ApoL6 associates with lipid droplets and disrupts Perilipin1-HSL interaction to inhibit lipolysis

White adipose tissue (WAT) stores excess energy as triacylglycerol (TAG) in lipid droplets (LD) and mobilizes fatty acids during energy deprivation via lipolysis. Lipolysis proceeds through a regulated cascade catalyzed by ATGL, HSL, and MGL, and is controlled by hormonal signals (catecholamines, insulin) that modulate PKA activity and phosphorylation of lipases and LD-associated proteins. Perilipin 1 (Plin1) is a key LD scaffold that, upon phosphorylation, coordinates assembly of the lipolytic machinery including CGI-58 and ATGL, and recruits phosphorylated HSL to LD. Dysregulation of adipose lipolysis contributes to obesity, insulin resistance, and ectopic lipid deposition. The study aims to identify and characterize LD-associated proteins that regulate adipocyte TAG metabolism, focusing on ApoL6, and to determine its mechanism of action and physiological impact on adiposity and metabolic health.

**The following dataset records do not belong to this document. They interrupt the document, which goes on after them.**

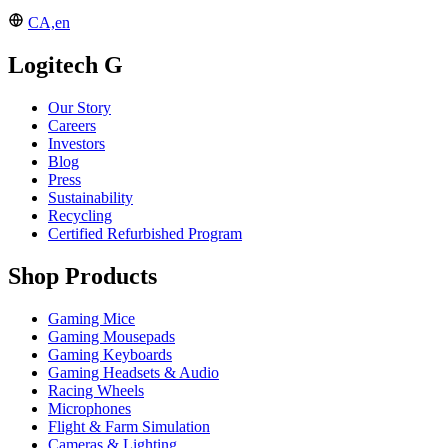
CA,en
Logitech G
Our Story
Careers
Investors
Blog
Press
Sustainability
Recycling
Certified Refurbished Program
Shop Products
Gaming Mice
Gaming Mousepads
Gaming Keyboards
Gaming Headsets & Audio
Racing Wheels
Microphones
Flight & Farm Simulation
Cameras & Lighting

Prior work has established the enzymatic steps of lipolysis (ATGL for TAG to DAG, HSL for DAG to MAG, MGL for MAG to FA) and the importance of PKA-mediated phosphorylation of HSL, Plin1, ATGL (via AMPK) and CGI-58 in regulating lipase localization and activity. Plin1 functions as a gatekeeper, suppressing basal lipolysis and enabling stimulated lipolysis via phosphorylation-dependent recruitment of HSL. G0/G1 switch gene 2 (GOS2) is an endogenous ATGL inhibitor. Genetic and pharmacological studies in rodents and humans implicate lipolytic components as therapeutic targets. The apolipoprotein L family shares amphipathic helices and membrane/coiled-coil domains; certain members have intracellular roles in lipid handling. GWAS have linked SNPs near ApoL6 to triglyceride and HDL levels, suggesting a potential role in lipid metabolism.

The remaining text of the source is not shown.